Recently my friend has asked me, “Dude, it’s been quite some time that you have been working on Big Data and related software stacks. I have a simple problem and could you please educate me on these jargons and provide a suitable solution ? “
The inherent repulsive behaviour in me have put me in a defensive mode but I somehow mustered enough courage to hear the problem statement out and it goes like this :-
"Let's assume that you have a stream of data flowing in and I want to put the data into different buckets by aligning with the following rules :-
1. The records in a given bucket shouldn't be duplicates
2. All the incoming data should be emitted out i.e the collection of data in different buckets will be the same as incoming data.
Once, the data is arranged in different buckets, we should be able to call a Sink.

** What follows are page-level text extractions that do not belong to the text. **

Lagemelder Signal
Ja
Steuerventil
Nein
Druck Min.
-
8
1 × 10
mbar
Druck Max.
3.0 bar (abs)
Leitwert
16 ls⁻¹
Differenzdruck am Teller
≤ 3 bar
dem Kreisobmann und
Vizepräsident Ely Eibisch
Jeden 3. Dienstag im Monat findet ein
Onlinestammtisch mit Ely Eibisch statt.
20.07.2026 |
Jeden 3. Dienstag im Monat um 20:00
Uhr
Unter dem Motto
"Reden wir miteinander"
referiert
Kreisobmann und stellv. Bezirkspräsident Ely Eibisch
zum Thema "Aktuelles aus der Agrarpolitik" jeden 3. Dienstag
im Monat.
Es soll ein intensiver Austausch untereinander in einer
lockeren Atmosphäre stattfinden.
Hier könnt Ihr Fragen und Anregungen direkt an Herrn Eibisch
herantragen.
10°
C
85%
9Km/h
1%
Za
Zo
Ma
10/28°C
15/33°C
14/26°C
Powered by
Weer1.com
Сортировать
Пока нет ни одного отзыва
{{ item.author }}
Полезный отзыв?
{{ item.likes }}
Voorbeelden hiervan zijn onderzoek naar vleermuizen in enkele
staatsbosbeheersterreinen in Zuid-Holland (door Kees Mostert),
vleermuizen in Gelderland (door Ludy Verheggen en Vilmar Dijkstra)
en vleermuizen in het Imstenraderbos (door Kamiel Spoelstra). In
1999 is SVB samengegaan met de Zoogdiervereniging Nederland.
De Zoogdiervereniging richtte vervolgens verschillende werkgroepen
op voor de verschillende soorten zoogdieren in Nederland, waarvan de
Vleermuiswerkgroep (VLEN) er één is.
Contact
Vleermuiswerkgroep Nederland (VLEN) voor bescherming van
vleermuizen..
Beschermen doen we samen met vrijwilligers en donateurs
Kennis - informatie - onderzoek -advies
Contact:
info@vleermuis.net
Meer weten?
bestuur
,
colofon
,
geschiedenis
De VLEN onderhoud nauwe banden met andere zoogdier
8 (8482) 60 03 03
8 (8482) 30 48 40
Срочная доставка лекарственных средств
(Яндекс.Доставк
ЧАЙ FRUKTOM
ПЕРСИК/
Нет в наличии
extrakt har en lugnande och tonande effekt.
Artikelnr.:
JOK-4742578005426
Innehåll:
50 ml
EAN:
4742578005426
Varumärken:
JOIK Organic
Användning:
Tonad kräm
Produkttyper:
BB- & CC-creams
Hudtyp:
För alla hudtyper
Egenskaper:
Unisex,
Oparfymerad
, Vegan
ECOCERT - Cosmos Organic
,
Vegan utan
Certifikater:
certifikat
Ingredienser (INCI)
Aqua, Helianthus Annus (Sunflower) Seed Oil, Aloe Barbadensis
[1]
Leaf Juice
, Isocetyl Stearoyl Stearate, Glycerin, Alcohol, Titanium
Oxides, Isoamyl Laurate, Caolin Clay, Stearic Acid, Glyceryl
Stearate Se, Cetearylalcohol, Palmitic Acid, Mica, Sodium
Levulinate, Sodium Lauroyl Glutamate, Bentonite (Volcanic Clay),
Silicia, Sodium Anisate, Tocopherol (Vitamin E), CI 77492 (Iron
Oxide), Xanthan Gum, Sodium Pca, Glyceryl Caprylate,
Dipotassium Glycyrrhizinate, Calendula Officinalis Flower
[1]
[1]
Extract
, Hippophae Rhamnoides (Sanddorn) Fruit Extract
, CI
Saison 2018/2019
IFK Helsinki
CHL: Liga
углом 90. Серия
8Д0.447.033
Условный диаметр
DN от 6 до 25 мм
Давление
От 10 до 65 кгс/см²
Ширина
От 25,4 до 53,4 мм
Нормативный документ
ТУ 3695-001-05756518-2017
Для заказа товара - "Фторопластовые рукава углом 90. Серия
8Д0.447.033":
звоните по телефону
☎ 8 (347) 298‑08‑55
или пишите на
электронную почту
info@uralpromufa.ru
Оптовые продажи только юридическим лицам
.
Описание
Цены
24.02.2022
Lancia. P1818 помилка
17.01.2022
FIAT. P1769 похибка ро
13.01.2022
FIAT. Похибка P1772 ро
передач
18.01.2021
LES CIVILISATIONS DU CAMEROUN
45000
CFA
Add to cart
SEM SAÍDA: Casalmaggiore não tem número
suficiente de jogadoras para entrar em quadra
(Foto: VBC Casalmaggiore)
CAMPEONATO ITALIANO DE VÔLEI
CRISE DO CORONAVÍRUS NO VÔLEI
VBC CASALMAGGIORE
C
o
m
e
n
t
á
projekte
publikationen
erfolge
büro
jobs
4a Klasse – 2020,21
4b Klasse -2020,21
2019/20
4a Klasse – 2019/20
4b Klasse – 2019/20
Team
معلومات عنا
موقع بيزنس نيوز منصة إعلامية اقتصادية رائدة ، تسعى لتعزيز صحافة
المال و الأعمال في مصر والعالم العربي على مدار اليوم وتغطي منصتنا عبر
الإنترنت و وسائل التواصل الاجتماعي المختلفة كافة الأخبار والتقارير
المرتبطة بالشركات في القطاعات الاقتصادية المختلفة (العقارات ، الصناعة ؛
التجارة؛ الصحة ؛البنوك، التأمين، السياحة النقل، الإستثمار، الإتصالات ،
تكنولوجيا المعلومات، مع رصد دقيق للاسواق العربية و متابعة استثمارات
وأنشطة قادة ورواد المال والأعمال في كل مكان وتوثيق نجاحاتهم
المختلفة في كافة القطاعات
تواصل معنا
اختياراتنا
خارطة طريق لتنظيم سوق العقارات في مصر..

Let's assume this as an HTTP API Service / HDFS output location.
Whenever I am encountered with a problem, I will try to picturise the statement in my mind (I assume our brain has some ‘magical’ power to process and give out results when we lift problem statements into diagrams with box and connectors :) ) and that goes like this :-
Ok, we are successful in plotting the problem statements using box and connectors. But, I already find myself bombarded with lot of questions which I am not certain about.
We will try to answer each of these questions at different points in the journey.
As we all do, my immediate reflex was to google on these jargons and without much hassle I was able to come up with the following conclusions.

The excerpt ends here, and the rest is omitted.